### Prompt
For the listing below, work out how many lines hold the word "social" and give that number by itself.

### Exercise materials
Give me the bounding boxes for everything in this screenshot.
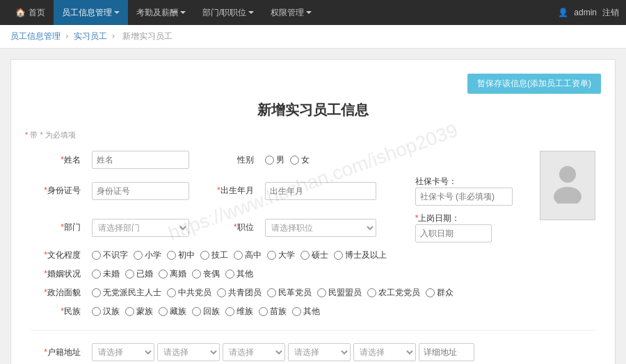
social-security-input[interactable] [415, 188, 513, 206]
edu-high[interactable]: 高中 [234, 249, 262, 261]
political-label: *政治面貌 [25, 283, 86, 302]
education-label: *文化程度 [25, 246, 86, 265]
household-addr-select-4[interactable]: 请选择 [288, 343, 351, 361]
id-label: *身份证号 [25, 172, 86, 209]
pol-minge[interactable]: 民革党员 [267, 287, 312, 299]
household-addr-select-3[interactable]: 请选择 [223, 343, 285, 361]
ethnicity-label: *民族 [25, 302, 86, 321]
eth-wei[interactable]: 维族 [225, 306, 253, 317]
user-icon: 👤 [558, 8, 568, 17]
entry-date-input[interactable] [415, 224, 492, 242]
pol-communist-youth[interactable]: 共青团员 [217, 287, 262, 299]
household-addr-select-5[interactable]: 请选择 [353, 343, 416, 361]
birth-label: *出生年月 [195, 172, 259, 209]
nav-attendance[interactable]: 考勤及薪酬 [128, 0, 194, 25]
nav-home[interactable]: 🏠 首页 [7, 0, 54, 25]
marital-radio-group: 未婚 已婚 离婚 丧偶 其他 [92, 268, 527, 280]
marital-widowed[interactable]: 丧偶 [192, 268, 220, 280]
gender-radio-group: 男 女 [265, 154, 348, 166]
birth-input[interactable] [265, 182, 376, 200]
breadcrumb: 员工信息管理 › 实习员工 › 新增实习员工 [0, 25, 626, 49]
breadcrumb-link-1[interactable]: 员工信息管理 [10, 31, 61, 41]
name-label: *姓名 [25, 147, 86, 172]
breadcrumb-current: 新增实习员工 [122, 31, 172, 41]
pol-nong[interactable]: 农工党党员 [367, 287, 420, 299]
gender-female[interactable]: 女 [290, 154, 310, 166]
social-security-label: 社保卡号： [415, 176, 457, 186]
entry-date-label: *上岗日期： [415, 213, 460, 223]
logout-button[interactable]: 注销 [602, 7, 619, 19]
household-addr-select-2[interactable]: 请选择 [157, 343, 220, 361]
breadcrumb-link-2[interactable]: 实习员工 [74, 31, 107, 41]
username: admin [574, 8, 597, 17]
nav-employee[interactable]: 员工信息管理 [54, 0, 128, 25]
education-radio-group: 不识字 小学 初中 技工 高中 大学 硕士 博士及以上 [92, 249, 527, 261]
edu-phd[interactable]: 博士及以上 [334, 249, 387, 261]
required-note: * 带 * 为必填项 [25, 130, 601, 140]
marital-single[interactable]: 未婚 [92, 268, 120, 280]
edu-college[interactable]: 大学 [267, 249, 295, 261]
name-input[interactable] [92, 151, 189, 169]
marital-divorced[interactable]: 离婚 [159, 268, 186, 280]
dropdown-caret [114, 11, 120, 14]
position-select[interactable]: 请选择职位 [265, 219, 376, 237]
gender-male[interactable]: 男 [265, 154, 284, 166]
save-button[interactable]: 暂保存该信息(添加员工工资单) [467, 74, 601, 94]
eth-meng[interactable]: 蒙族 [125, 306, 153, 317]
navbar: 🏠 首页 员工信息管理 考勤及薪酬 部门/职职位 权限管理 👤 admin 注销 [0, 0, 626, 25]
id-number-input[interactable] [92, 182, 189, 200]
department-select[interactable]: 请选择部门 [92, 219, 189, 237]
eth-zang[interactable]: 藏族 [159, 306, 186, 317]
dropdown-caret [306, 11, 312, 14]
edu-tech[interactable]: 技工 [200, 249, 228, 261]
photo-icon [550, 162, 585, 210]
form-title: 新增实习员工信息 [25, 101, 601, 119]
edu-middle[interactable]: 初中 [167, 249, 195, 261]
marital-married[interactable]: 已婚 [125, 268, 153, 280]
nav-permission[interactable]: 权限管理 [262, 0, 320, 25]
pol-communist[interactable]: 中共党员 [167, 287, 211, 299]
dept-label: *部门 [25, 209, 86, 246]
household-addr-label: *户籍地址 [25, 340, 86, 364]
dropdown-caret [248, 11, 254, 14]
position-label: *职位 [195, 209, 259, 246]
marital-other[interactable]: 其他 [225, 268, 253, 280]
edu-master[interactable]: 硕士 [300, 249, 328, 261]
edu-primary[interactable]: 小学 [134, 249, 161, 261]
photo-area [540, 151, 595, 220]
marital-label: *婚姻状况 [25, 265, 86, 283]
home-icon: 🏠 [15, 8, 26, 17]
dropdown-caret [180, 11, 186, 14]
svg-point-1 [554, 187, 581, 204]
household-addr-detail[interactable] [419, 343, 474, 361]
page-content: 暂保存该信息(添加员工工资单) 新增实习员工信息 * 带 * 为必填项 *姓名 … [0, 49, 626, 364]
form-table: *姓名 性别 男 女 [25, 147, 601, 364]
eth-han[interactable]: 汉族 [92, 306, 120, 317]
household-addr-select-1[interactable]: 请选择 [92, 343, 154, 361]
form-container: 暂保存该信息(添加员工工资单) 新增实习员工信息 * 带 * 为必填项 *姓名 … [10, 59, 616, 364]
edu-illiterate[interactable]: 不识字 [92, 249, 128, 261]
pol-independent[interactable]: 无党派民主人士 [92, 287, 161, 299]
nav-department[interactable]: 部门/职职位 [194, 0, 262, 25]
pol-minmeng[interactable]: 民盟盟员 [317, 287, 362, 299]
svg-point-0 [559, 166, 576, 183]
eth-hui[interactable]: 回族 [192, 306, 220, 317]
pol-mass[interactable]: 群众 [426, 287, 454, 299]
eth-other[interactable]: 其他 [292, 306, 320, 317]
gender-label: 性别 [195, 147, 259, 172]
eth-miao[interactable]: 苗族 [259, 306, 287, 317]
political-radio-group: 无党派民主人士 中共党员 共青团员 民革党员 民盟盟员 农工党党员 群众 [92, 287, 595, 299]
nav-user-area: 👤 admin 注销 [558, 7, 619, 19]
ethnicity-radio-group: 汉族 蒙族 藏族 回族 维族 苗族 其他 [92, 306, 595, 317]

--

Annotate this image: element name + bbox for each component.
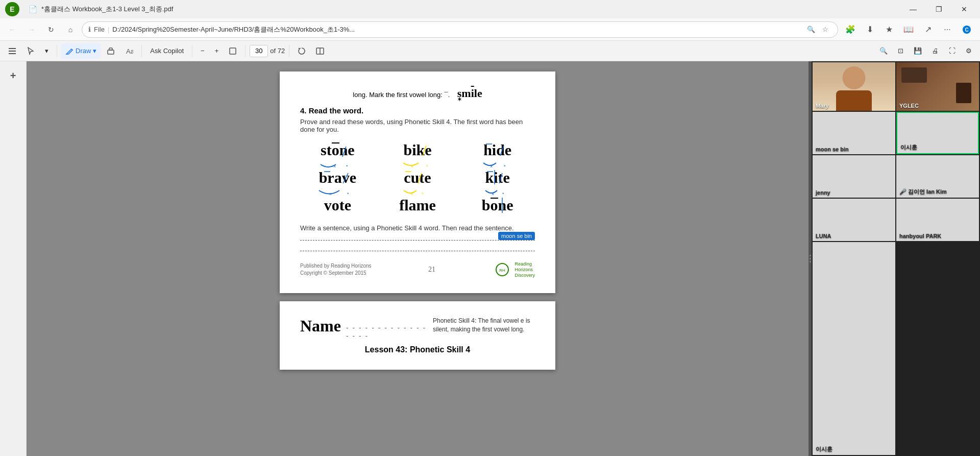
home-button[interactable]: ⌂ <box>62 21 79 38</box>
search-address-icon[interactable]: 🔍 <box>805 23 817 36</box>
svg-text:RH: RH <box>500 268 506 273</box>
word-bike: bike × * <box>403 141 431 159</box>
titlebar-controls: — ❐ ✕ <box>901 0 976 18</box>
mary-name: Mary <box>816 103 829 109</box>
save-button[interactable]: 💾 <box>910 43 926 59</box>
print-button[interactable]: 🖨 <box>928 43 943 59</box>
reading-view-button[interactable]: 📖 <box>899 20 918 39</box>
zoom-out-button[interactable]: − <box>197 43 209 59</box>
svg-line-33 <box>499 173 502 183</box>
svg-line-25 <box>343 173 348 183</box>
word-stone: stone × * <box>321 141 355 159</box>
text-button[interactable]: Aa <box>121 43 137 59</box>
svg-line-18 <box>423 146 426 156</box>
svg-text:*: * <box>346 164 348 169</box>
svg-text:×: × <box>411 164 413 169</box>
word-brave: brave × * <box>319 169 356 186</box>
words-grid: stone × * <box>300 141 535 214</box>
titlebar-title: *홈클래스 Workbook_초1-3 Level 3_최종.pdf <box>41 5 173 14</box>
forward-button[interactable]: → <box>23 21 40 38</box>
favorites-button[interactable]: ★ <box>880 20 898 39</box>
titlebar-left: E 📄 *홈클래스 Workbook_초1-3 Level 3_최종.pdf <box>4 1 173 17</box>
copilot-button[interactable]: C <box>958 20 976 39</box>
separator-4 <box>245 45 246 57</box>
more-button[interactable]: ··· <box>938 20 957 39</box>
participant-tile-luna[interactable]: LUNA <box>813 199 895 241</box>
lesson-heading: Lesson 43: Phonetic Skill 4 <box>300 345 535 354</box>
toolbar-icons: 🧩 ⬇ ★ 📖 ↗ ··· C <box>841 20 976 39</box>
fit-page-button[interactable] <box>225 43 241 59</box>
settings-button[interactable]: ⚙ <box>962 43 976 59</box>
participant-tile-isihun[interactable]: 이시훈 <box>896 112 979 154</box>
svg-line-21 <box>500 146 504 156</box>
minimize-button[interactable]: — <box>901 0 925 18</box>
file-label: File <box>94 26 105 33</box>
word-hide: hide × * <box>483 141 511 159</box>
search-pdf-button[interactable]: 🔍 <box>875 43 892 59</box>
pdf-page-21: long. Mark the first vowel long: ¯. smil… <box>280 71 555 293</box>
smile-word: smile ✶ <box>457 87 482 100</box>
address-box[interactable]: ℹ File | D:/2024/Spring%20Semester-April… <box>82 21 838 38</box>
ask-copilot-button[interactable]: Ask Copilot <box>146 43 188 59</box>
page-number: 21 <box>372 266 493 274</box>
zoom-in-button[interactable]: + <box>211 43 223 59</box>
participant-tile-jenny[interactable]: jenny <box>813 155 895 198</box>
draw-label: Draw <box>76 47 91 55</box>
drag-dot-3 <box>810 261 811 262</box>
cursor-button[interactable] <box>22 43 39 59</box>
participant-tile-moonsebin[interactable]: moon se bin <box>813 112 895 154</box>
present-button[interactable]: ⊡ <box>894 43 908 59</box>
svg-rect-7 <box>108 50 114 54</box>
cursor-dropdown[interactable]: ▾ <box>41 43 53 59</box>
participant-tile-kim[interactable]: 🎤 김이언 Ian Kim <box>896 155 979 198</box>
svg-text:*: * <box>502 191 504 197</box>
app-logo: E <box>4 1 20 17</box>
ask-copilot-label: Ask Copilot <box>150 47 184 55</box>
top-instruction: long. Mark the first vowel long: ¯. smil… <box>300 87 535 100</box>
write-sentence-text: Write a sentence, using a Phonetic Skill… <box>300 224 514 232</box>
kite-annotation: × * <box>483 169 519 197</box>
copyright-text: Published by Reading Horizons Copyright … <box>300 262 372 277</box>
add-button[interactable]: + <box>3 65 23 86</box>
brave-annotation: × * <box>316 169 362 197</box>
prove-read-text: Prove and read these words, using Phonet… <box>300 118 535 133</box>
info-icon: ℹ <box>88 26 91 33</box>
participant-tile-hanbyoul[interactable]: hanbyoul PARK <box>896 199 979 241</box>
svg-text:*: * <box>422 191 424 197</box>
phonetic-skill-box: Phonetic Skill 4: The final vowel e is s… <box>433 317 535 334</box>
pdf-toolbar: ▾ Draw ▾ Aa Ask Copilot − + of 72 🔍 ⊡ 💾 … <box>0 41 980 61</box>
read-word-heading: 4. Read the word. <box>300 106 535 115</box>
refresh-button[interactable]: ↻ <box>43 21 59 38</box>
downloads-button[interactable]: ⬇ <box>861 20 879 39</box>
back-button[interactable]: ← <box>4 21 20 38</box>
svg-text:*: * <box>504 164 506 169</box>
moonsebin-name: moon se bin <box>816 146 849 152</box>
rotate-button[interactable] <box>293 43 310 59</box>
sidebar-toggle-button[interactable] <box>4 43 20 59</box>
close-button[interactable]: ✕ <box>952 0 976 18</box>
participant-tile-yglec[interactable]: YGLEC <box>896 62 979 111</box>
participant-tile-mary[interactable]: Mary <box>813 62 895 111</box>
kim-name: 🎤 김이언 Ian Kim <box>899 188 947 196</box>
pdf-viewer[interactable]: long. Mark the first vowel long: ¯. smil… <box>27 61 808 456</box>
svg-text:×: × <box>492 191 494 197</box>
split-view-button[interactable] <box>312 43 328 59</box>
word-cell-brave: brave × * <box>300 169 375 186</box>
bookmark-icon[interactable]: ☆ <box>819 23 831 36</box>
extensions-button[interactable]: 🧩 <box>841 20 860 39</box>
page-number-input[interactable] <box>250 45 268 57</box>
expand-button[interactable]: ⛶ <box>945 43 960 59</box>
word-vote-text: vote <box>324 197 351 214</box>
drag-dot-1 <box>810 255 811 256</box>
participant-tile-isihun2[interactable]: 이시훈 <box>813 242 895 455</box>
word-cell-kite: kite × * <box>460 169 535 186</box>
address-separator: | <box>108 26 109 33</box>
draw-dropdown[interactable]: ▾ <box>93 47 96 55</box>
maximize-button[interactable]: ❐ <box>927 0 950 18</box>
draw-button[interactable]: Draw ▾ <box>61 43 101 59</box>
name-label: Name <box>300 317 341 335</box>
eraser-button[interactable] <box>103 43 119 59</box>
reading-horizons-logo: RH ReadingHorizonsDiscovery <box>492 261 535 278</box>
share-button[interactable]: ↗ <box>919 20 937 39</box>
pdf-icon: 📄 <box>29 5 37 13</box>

### Your solution
2